Building Modern Database Applications with SingleStore In addition to well-understood database models, SingleStore allows you to go beyond what previous databases or data warehouses were capable of. We'd invite you to consider some of the following options.
High-Volume Transactional Workloads SingleStore excels at high volume transactional workloads, including those where real-time analytics come into play. With SingleStore you can ingest millions of records per second, and run queries with results accurate to the last transaction.
Data Warehouses with Live Data In the past, data warehouses were batch-loaded with data after-the-fact. With SingleStore, you can send live data to the database and run complex analytical queries with ease, all in a non-blocking infrastructure. SingleStore allows you to take an overnight process and turn it into a continuous process.

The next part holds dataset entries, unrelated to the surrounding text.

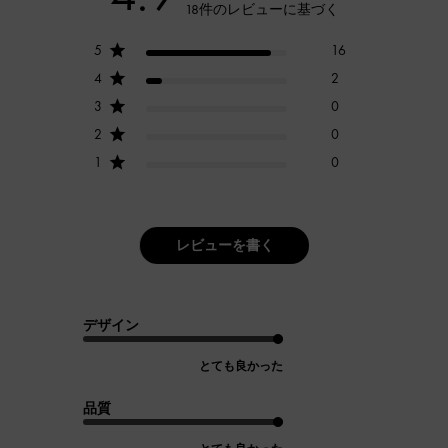
18件のレビューに基づく
5
16
4
2
3
0
2
0
1
0
レビューを書く
デザイン
とても良かった
品質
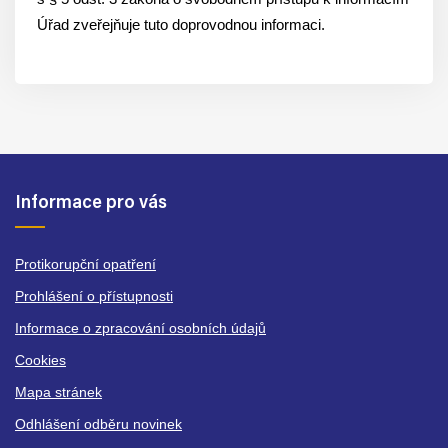
Úřad zveřejňuje tuto doprovodnou informaci.
Informace pro vás
Protikorupční opatření
Prohlášení o přístupnosti
Informace o zpracování osobních údajů
Cookies
Mapa stránek
Odhlášení odběru novinek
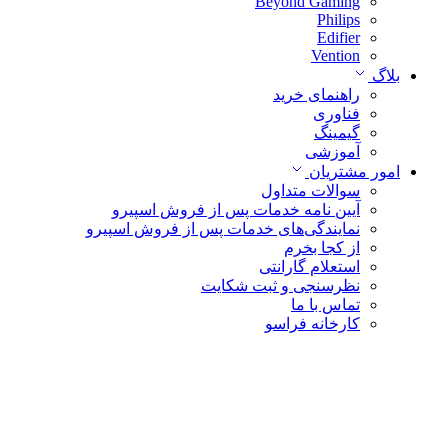
Beyond Gaming
Philips
Edifier
Vention
بلاگ
راهنمای خرید
فناوری
گیمینگ
آموزشی
امور مشتریان
سوالات متداول
آیین نامه خدمات پس از فروش اسپیرو
نمایندگی‌های خدمات پس از فروش اسپیرو
از کجا بخرم
استعلام گارانتی
نظرسنجی و ثبت شکایت
تماس با ما
کارخانه فراسو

Real-Time Data Pipelines with Apache Kafka and Spark SingleStore Streamliner supports modern streaming workloads using the power of Apache Spark, and enables our customers to stream, persist, and analyze hundreds of terabytes of data a day without writing any code. Easily connect to Apache Kafka as a real-time message queue, or use a custom extract to pull data from your preferred source.
Starting with SingleStore 4, geospatial functions are now part of the database. This includes the three main object types of polygons, paths, and points.
For a complete reference of SingleStore geospatial functions, please refer to the Geospatial Guide.
With the advent of mobile phones, ubiquitous computing, and global internet connectivity, nearly every data point has a place. As such, geospatial analytics is becoming more important than ever.
In particular, the scale and size of emerging geospatial datasets demands a similarly scalable database. SingleStore, through its distributed architecture and support of geospatial functions fits this demand perfectly.
Future Geospatial Developments
As geospatial demands increase, SingleStore plans to support them. This includes making geospatial functions and data types first class citizens for real-time data pipelines, and the expansion of more models and a broader range of queries.